● **Directions for this task**:
Omit all images, then repeat exactly the lines below from the one containing "Critique of the State" through the one containing "passengers, while its impressive", both ends included.

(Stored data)
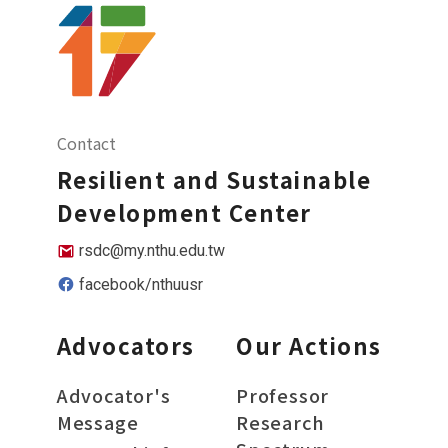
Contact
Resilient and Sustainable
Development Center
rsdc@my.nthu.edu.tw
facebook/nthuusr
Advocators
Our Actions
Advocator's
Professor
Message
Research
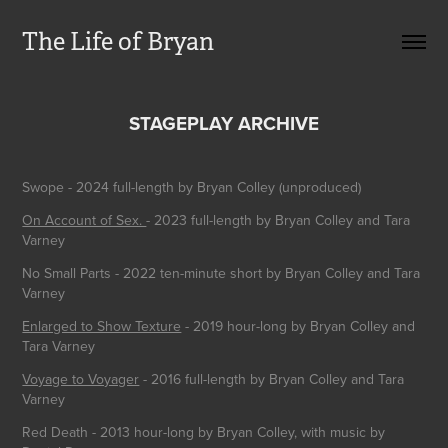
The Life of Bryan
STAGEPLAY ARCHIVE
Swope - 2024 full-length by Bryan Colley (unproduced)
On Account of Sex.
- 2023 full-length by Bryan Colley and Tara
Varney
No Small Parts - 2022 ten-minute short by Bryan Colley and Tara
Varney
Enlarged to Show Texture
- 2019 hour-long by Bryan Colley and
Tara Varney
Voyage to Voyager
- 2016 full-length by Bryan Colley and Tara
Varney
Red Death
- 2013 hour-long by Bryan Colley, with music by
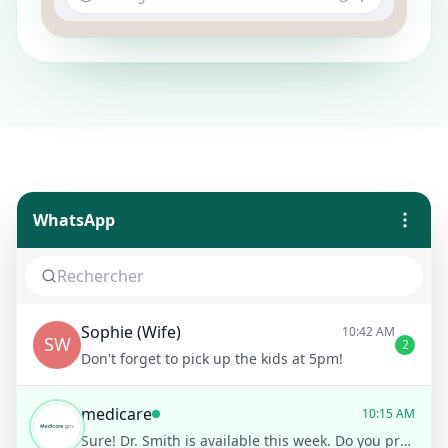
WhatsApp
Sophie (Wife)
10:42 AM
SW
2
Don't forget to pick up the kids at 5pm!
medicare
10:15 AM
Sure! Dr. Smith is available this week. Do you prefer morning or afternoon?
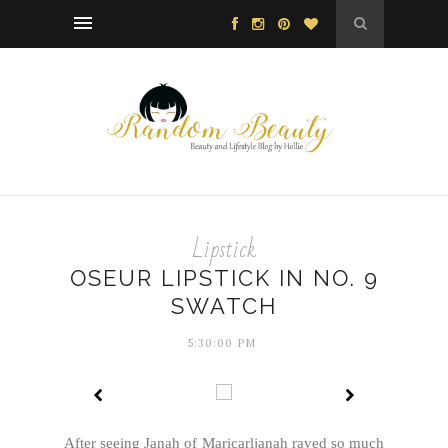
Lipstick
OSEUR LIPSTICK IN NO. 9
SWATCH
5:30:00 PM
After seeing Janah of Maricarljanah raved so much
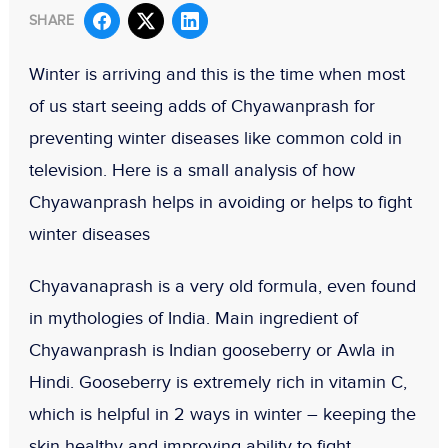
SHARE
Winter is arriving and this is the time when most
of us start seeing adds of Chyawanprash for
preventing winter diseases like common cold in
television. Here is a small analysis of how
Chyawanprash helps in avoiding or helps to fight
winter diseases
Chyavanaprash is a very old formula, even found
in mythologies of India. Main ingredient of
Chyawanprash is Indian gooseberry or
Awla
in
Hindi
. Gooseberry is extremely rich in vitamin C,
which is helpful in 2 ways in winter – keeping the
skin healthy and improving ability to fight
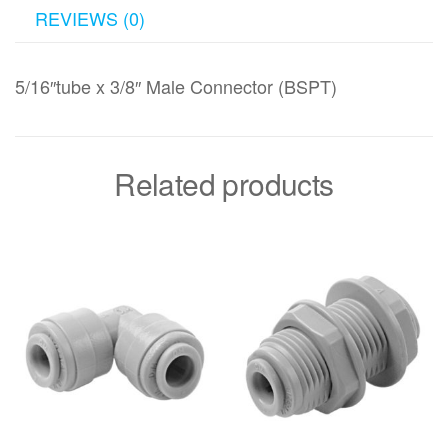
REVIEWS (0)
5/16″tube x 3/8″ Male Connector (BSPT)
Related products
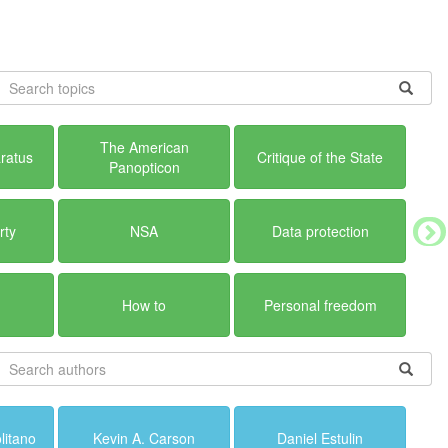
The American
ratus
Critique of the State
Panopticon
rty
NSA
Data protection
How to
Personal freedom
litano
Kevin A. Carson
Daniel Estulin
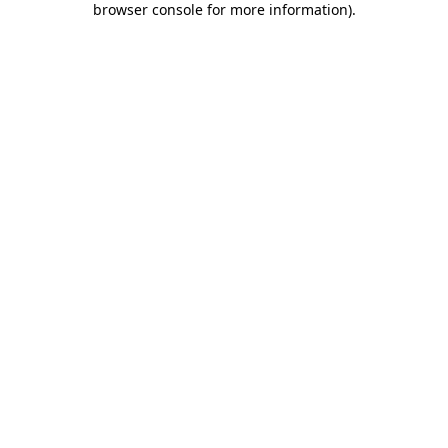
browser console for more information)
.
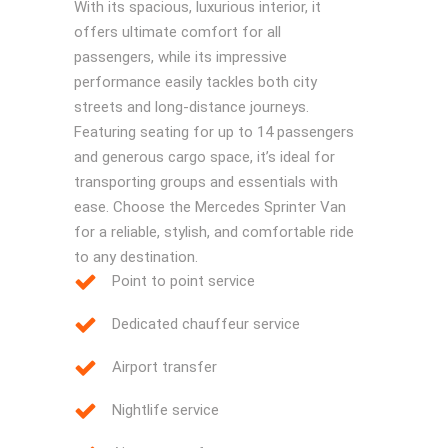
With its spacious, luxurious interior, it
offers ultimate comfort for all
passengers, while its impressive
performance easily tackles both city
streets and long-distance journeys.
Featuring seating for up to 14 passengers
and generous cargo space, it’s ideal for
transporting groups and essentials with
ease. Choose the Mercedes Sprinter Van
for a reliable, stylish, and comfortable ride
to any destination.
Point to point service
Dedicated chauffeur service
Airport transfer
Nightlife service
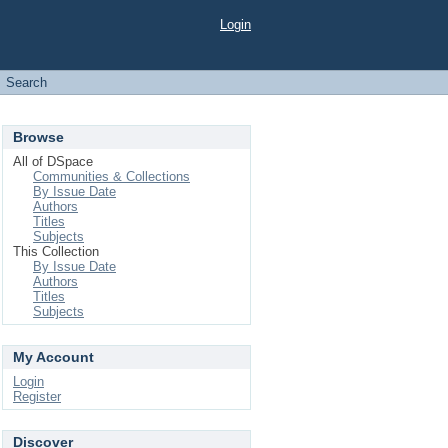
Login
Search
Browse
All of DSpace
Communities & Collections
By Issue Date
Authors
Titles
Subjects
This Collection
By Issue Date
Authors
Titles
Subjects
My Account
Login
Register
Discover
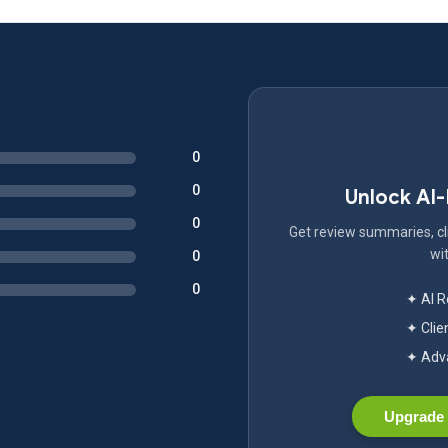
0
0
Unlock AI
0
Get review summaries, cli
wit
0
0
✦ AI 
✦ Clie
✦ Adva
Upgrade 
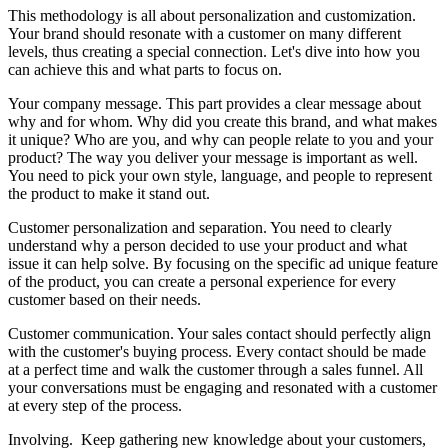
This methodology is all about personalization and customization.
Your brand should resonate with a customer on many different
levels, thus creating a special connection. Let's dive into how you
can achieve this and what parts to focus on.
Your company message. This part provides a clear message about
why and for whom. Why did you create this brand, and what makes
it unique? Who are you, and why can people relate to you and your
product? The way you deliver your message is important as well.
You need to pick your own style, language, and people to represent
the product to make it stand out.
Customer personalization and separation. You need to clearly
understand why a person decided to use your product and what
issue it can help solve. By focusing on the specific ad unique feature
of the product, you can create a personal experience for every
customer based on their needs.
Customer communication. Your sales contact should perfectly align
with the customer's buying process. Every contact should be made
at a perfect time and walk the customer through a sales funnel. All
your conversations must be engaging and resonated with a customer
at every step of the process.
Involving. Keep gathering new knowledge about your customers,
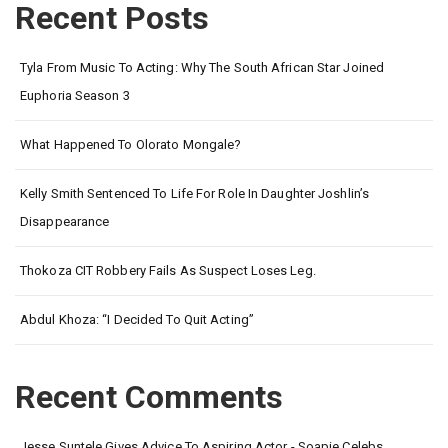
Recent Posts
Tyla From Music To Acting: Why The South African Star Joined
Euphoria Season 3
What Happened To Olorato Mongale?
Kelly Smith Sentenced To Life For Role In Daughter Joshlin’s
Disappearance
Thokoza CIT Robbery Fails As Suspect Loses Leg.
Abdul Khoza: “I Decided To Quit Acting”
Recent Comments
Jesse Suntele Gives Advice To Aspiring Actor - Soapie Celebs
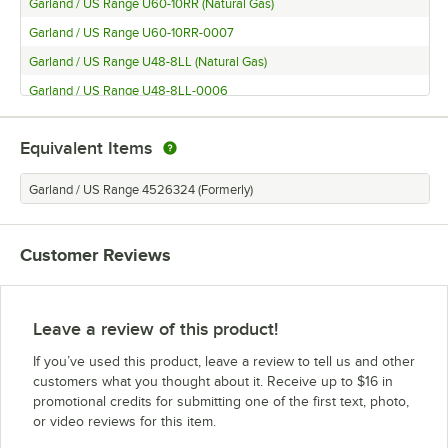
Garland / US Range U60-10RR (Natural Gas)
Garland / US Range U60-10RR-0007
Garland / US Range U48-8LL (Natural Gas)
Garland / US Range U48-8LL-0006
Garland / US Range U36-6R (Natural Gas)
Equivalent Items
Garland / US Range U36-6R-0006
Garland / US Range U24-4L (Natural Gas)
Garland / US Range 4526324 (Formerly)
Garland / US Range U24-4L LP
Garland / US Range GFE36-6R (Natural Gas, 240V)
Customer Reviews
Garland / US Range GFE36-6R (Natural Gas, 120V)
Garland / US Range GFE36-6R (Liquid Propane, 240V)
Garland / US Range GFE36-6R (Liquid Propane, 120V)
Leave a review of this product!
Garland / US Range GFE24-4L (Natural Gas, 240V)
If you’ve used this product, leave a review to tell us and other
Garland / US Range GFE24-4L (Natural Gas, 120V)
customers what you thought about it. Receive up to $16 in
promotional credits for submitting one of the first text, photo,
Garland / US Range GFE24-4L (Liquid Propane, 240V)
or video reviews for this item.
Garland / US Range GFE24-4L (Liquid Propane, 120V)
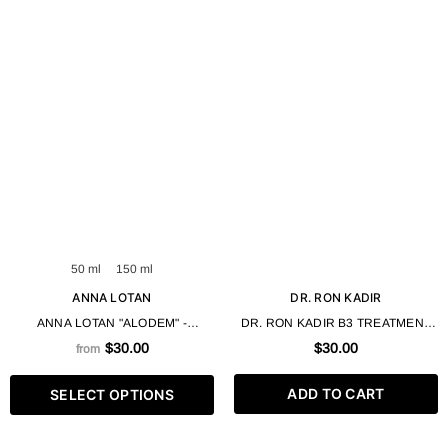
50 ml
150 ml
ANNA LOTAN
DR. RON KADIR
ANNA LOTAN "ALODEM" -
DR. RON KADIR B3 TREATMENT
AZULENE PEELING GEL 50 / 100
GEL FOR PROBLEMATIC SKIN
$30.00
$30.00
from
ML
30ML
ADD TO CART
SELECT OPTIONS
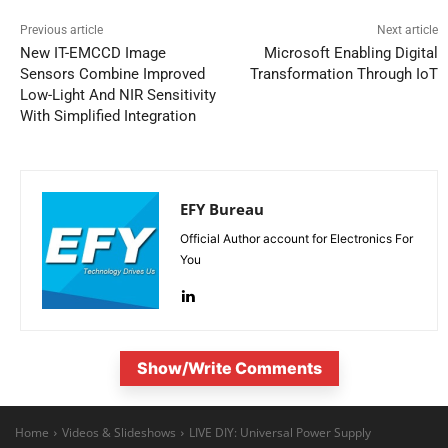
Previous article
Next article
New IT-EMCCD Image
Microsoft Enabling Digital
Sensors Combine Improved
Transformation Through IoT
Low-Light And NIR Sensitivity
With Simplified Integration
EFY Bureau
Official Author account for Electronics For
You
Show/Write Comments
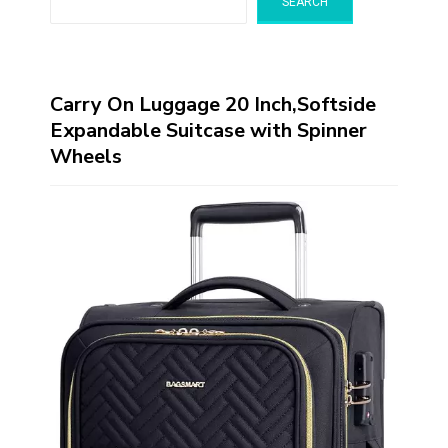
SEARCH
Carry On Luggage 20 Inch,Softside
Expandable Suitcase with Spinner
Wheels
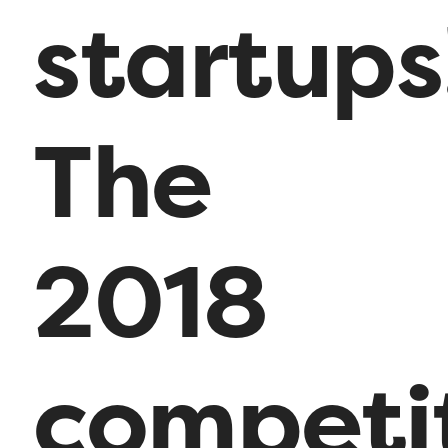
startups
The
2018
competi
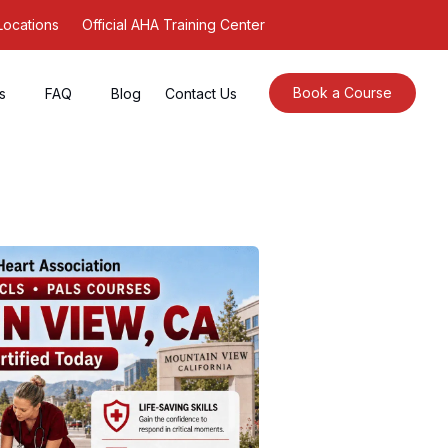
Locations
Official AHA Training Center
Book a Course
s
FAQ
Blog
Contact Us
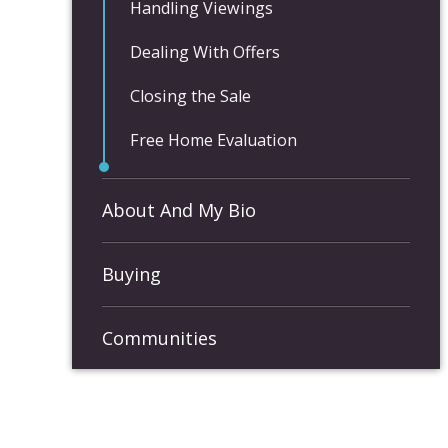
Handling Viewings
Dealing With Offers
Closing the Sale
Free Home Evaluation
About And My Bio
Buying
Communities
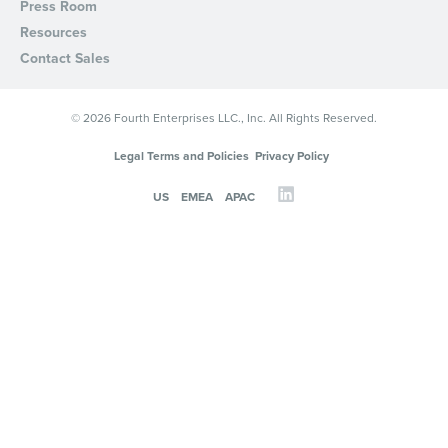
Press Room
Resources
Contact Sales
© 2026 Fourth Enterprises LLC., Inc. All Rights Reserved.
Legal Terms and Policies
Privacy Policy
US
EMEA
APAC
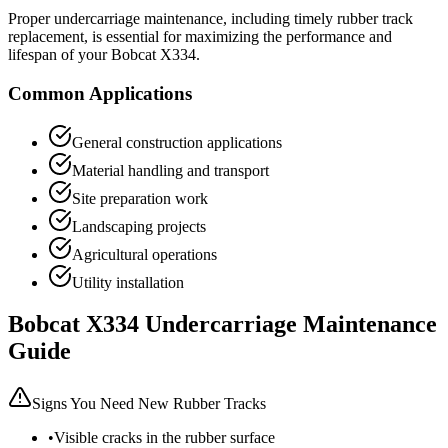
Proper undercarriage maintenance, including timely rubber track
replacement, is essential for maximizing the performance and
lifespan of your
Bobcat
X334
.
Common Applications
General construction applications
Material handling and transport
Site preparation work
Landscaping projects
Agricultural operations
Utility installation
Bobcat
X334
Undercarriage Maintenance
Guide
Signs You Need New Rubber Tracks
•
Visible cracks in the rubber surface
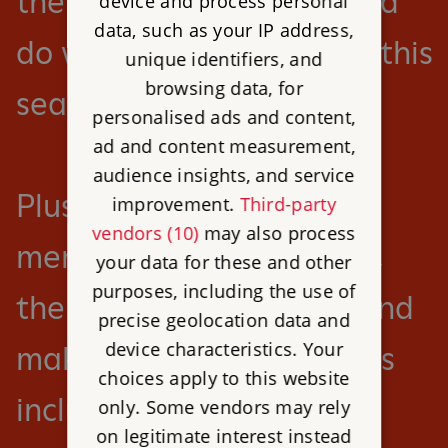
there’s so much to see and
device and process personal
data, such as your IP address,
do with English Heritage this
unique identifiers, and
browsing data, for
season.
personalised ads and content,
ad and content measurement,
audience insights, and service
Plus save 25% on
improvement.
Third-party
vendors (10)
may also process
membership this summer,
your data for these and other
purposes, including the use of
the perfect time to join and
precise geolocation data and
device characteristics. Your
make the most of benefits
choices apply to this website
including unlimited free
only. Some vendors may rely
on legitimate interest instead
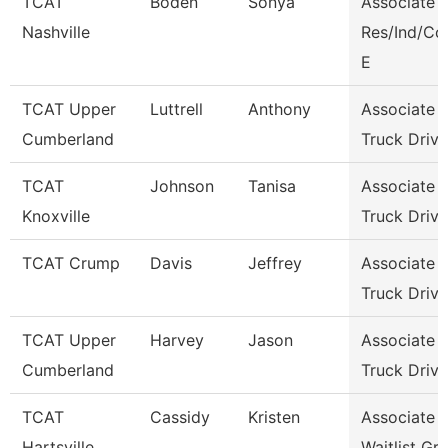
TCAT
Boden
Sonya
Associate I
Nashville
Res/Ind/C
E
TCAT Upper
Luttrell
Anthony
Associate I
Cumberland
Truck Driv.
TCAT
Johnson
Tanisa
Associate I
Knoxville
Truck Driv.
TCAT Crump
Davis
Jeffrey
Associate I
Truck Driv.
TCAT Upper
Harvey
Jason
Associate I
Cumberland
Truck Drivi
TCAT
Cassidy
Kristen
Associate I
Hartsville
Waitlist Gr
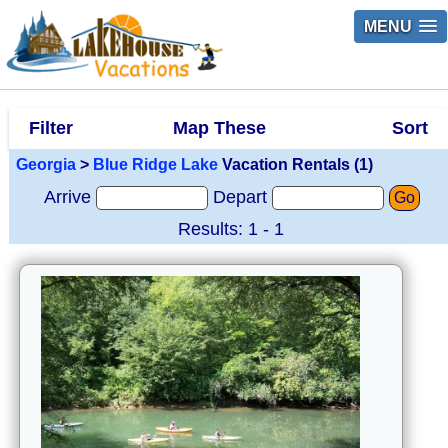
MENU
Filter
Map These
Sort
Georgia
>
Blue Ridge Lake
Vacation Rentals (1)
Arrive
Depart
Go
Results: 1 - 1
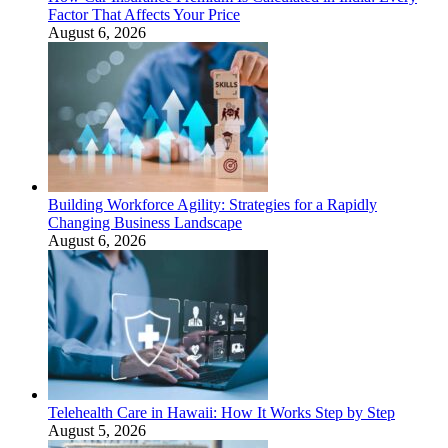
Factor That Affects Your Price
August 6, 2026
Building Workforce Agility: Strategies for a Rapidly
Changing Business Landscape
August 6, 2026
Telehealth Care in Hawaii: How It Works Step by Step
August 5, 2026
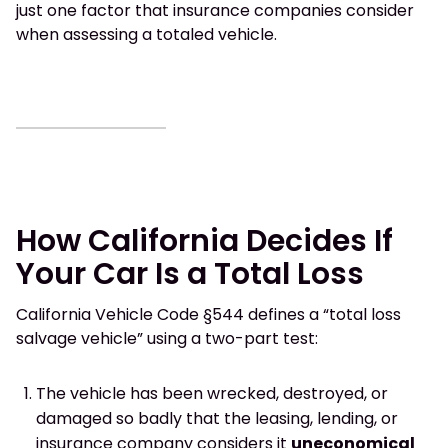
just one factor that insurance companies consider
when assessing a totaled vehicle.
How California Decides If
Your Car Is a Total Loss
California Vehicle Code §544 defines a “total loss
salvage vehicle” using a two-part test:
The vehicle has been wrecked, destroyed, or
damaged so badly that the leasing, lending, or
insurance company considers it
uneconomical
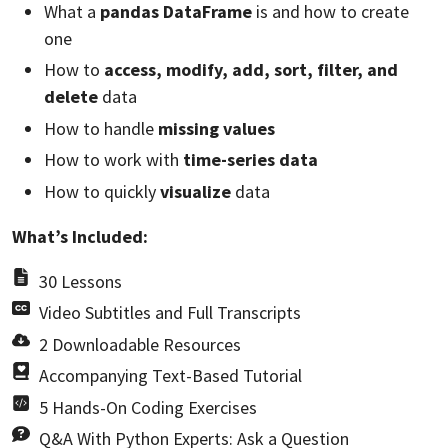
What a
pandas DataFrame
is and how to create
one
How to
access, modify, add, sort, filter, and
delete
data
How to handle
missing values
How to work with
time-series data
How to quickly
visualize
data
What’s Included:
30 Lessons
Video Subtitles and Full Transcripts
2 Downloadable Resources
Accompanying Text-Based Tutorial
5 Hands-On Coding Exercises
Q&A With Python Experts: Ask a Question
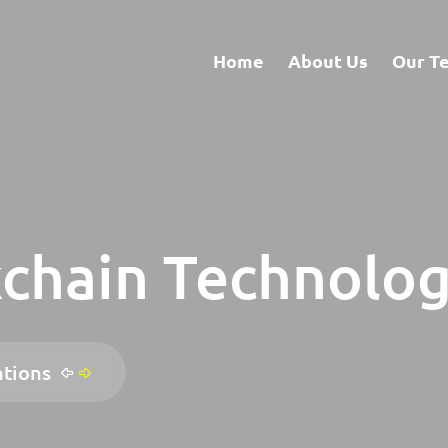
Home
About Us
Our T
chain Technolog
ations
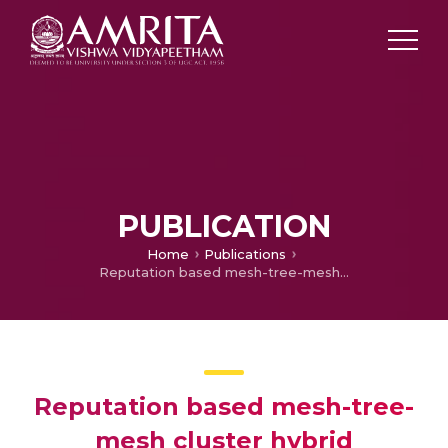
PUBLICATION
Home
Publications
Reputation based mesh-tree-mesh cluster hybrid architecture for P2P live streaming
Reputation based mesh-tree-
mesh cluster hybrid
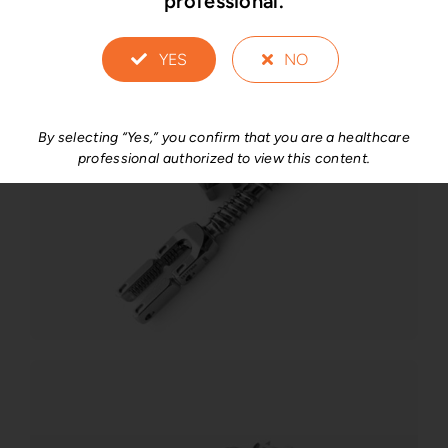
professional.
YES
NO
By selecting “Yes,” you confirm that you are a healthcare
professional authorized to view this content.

● **Output**:
Critique of the State
Panopticon
rty
NSA
Data protection
How to
Personal freedom
litano
Kevin A. Carson
Daniel Estulin
browser console for more information)
.
With its spacious, luxurious interior, it
offers ultimate comfort for all
passengers, while its impressive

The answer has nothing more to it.